PROBLEM TO WORK ON:
Pull every line holding the string "oenophile" from the records below.

AVAILABLE DATA:
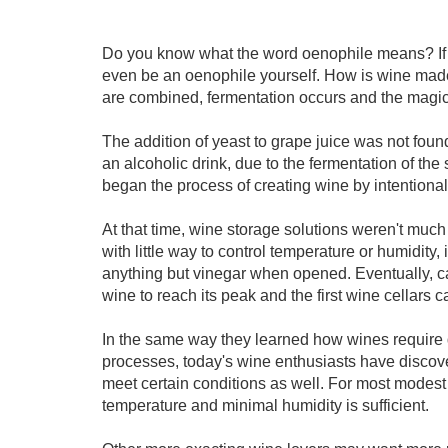
Do you know what the word oenophile means? If y
even be an oenophile yourself. How is wine made
are combined, fermentation occurs and the magical
The addition of yeast to grape juice was not found
an alcoholic drink, due to the fermentation of the s
began the process of creating wine by intentional
At that time, wine storage solutions weren't muc
with little way to control temperature or humidity,
anything but vinegar when opened. Eventually, ca
wine to reach its peak and the first wine cellars 
In the same way they learned how wines require d
processes, today's wine enthusiasts have discov
meet certain conditions as well. For most modes
temperature and minimal humidity is sufficient.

COMPLETED EXERCISE:
Do you know what the word oenophile means? If y
even be an oenophile yourself. How is wine made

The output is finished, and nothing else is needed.